DATA LISTING →
--
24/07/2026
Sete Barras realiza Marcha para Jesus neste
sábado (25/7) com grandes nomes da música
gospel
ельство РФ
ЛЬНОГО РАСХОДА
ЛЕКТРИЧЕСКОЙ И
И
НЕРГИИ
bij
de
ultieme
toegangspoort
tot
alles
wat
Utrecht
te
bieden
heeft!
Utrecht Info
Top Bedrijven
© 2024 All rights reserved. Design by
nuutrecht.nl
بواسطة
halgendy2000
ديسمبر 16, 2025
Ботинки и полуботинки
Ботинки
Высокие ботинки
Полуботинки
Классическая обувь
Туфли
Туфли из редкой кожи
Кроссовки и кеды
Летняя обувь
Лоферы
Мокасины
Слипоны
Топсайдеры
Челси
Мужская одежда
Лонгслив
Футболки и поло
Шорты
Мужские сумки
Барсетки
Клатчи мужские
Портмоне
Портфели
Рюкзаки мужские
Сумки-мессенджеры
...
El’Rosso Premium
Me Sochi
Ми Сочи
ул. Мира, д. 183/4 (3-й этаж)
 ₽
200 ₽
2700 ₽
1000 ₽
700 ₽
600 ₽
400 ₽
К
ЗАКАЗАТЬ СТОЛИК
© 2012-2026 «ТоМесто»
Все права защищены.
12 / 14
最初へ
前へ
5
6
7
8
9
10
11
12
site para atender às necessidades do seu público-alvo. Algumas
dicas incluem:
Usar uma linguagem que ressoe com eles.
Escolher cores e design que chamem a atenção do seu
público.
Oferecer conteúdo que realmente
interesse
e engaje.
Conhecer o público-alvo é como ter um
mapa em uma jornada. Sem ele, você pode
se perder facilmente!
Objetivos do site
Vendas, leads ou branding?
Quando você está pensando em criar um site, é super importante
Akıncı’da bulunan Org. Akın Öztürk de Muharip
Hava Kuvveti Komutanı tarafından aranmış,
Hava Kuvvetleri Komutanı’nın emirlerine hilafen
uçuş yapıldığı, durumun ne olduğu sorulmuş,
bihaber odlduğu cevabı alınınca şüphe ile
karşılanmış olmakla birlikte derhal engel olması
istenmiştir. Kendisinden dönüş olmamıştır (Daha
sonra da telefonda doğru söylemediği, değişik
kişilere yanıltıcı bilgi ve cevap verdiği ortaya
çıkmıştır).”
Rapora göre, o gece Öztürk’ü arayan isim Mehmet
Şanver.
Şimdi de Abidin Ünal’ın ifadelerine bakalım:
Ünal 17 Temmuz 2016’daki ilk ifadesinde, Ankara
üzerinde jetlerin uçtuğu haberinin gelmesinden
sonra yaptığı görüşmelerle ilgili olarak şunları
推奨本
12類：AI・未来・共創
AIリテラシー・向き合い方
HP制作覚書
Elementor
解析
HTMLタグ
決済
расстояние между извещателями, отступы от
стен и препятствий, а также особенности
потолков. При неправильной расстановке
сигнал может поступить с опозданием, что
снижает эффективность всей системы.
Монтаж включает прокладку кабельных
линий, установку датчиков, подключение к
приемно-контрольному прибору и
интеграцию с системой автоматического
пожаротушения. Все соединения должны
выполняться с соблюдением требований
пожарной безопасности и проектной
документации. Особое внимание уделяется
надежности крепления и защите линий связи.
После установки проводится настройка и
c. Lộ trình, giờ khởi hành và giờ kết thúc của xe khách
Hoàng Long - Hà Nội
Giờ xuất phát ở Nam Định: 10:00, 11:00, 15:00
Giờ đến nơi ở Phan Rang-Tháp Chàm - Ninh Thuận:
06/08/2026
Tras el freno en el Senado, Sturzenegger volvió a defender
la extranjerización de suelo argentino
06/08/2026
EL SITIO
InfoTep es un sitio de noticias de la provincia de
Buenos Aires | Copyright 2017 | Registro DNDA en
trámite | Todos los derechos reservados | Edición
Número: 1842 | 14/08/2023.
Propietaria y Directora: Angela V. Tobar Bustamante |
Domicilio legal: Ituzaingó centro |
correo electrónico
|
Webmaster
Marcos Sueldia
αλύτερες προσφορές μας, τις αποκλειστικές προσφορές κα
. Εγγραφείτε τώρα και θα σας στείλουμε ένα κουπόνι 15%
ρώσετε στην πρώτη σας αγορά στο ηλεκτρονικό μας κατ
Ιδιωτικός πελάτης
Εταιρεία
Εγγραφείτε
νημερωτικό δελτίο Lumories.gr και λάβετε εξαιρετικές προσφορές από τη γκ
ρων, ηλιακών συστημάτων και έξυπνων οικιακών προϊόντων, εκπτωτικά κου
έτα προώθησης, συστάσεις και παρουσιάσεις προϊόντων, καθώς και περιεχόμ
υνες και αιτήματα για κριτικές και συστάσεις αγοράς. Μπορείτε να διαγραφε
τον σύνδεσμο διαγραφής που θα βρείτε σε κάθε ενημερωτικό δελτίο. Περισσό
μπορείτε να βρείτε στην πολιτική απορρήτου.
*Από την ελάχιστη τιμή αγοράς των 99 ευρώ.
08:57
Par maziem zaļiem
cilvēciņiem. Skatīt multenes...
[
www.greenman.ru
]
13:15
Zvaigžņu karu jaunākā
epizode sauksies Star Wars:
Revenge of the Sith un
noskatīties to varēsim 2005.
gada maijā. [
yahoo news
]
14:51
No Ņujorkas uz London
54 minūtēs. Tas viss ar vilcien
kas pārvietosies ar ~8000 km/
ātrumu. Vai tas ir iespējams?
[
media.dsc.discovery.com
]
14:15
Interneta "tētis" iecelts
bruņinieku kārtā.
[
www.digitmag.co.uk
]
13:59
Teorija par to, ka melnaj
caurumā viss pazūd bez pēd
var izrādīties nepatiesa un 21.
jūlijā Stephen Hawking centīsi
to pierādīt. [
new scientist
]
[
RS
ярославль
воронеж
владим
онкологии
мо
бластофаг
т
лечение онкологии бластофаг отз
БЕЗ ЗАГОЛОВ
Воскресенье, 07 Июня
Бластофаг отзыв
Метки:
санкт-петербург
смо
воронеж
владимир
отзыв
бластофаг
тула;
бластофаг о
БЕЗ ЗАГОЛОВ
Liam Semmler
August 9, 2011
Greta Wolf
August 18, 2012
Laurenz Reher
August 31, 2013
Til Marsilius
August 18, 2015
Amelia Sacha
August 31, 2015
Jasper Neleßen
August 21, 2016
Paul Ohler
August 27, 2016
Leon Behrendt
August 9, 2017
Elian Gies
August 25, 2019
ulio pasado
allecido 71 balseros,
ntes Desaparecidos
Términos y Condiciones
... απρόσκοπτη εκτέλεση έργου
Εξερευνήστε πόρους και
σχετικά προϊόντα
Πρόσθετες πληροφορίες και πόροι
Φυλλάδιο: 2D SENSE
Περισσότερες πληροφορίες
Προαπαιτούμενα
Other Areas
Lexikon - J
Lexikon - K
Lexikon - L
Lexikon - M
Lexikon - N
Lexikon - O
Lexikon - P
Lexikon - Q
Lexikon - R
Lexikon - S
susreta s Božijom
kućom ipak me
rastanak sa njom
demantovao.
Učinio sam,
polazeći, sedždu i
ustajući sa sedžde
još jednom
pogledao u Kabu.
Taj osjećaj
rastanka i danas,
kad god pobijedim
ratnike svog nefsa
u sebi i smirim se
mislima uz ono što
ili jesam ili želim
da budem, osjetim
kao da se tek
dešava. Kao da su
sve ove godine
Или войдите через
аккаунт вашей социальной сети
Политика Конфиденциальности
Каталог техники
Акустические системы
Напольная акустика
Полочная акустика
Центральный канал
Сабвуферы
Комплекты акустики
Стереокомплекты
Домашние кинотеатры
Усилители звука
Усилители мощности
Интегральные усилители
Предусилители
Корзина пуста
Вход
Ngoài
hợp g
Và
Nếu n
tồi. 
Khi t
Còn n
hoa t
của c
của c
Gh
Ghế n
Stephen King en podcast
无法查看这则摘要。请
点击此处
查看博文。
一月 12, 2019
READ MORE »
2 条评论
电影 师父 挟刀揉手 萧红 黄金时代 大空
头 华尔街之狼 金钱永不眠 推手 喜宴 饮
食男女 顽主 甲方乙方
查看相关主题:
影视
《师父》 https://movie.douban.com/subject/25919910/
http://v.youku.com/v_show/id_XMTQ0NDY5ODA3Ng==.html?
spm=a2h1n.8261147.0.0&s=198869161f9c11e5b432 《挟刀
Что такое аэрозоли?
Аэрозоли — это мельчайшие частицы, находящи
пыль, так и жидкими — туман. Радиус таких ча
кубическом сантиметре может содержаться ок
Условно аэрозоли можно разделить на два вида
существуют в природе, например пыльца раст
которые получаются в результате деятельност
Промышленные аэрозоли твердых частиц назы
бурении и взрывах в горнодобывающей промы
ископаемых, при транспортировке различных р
--
DIRECTIONS → Transcribe word for word the lines from the one holding "которые получаются в результате деятельност" to the last line of the listing above, inclusive.

ANSWER TO THIS EXERCISE →
которые получаются в результате деятельност
Промышленные аэрозоли твердых частиц назы
бурении и взрывах в горнодобывающей промы
ископаемых, при транспортировке различных р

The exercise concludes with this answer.